El pueblo, aun sin saberlo, saluda con gusto la presencia de políticos infames porque con ello elude abrir los ojos a sus propias iniquidades. Así, sin el más mínimo reparo, el que defrauda en el pago de sus tributos es capaz de acusar de corrupto a un gobernante. El vendedor que roba a su cliente, el comerciante que vende con márgenes de usura, el abogado que defiende a un acusado al que sabe culpable, el patrono que explota a sus trabajadores hasta límites inhumanos, el fabricante que adultera el producto que fabrica, todos los que en sus quehaceres diarios engañan, sobornan, amenazan y falsifican se sienten liberados al acusar a los políticos de hacer lo mismo que ellos hacen a diario. Aunque nunca lo reconozcan, sólo lamentan que la rentabilidad de su inmoralidad apenas sea una milésima parte de la que obtienen sus gobernantes con la suya.
El pueblo necesita políticos en los que verse reflejado, sobre los que descargar su mala conciencia. Los gobernantes honrados, los que proclaman con su ejemplo diario el imperio de la razón y de la ética son molestos, representan un ideal incómodo que siempre exige esfuerzos a cambio de una satisfacción impalpable, imposible de cuantificar. El pueblo prefiere a los políticos corruptos que les llenan el bolsillo de dinero y los oídos de promesas de progreso y bienestar antes que a los gobernantes honrados que reclaman el mismo comportamiento ético que se exigen a sí mismos.
Cuando el Senado romano, envidioso y desconfiado, lo acusó injustamente de querer convertirse en dictador, Publio Cornelio Escipión, el Africano, dijo:
“Sírvete, patria mía, de mis acciones sin mi presencia. Yo, que he sido para ti la causa de la libertad, seré ahora la prueba de que, en efecto, la posees.

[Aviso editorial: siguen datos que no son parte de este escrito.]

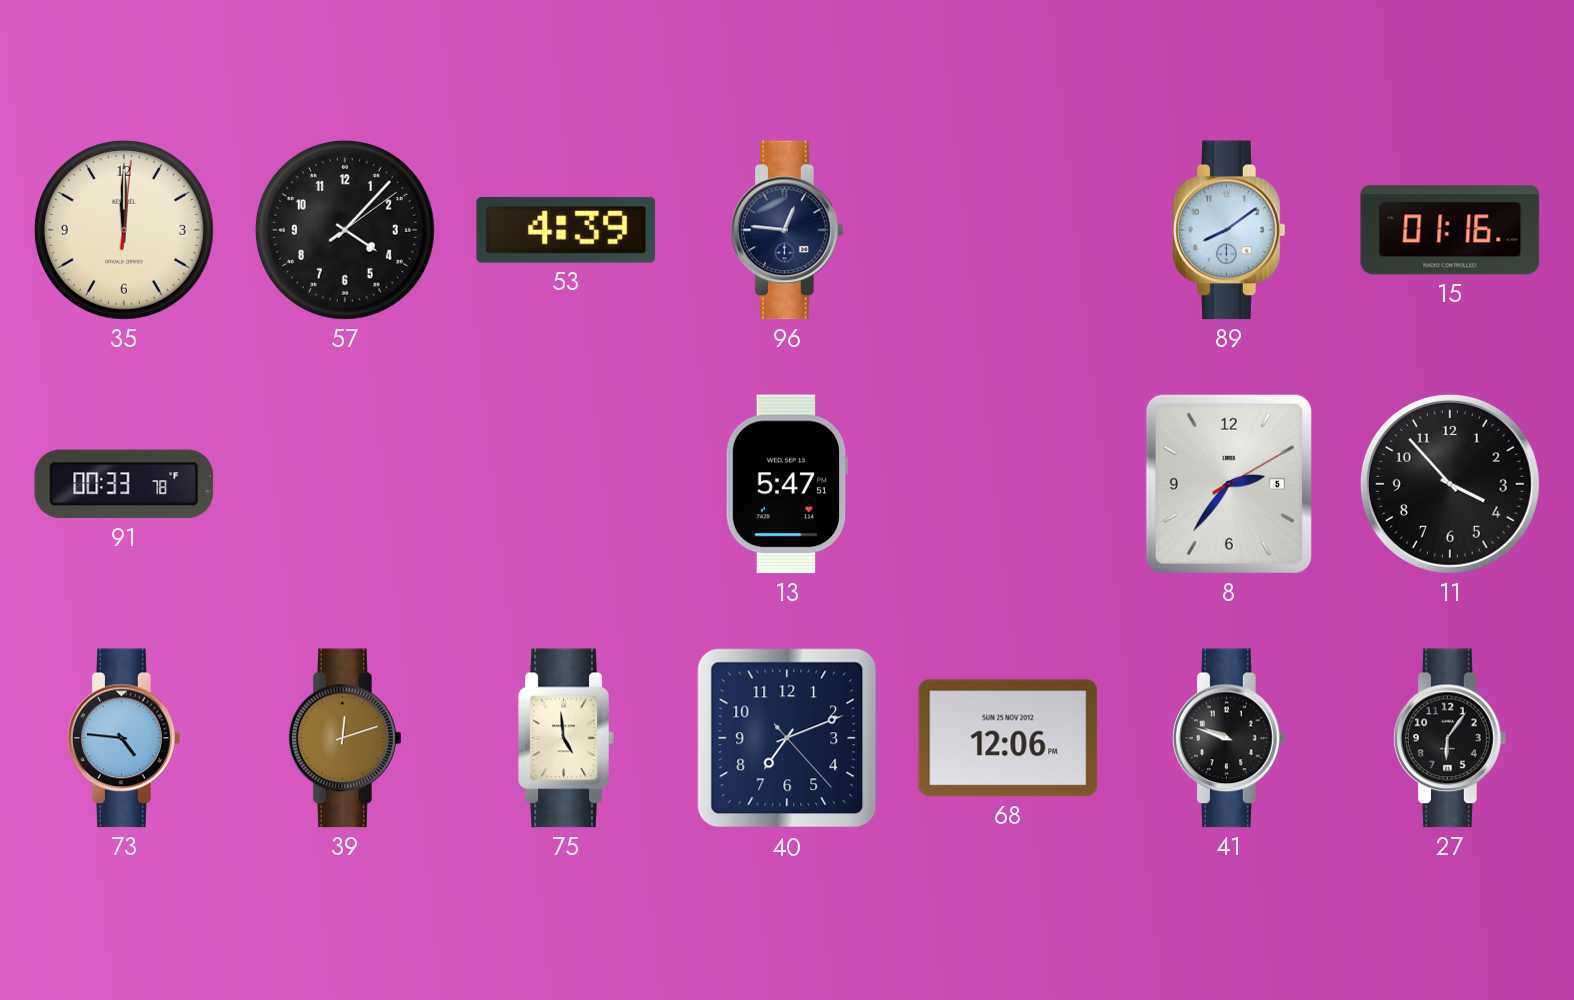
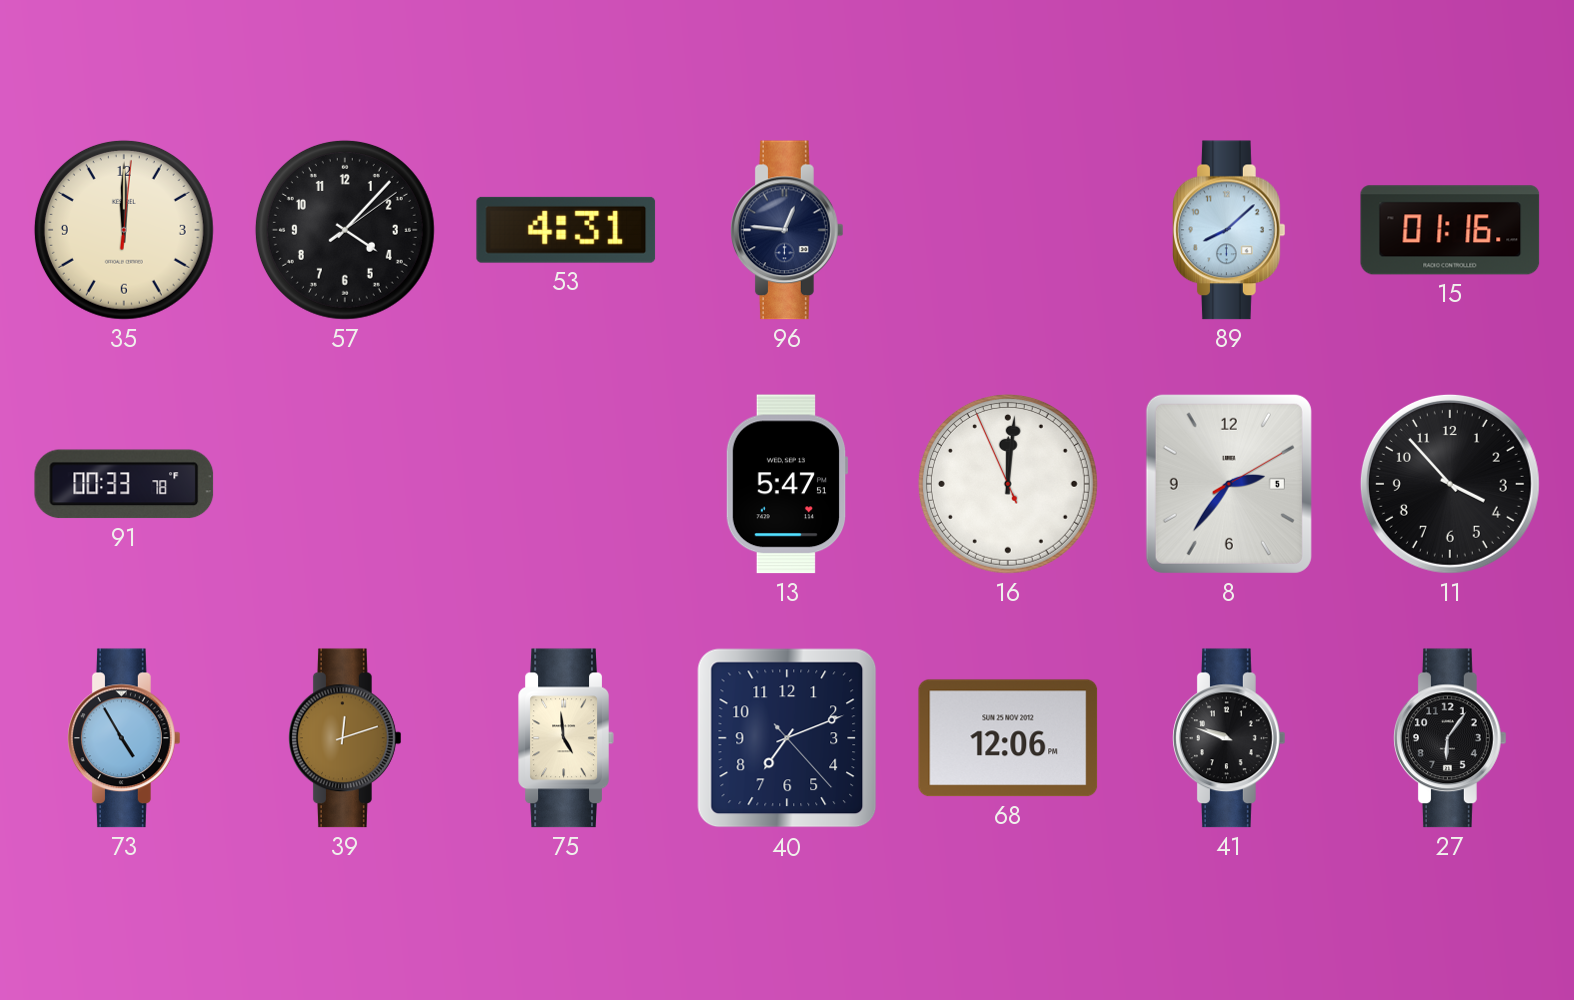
53: 4:39 -> 4:31
89: 8:09 -> 8:08
16: none -> 12:00
73: 4:46 -> 4:55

Me voy, ya que me he encumbrado más de lo que es conveniente para ti”.
El pueblo no se conmovió ante estas palabras; no salió a la calle para impedir que el vencedor de Aníbal, el hombre que había salvado a Roma de su mayor amenaza, honrara a toda la ciudad con su presencia. Al contrario, vio como se marchaba lejos sin hacer un solo gesto para evitarlo.
Los dirigentes honrados cansan; nos recuerdan con sus acciones, con su indestructible honradez, la naturaleza ruin de nuestros actos.
Deben desaparecer antes de que su honradez nos atormente.

3 comentarios:

Fernando dijo...

Perfecto Bernardo. Esos políticos corruptos e inmorales ¿han llovido del cielo? ¿Quien ha dado mayorías absolutas a políticos imputados, con causa pendientes en los tribunales? El pueblo que ve en ellos lo que les gustaría ser.
Ser cultos para ser libres.

M.Angeles Muñoz dijo...

Sin palabras....para nada de acuerdo.

Luis García dijo...

Gran artículo, Bernardo. Sí, seguramente esta crisis tiene mucho de crisis moral. Vienen tiempos difíciles y si los políticos que tenemos son el reflejo de lo que somos, entonces no vamos a estar a la altura.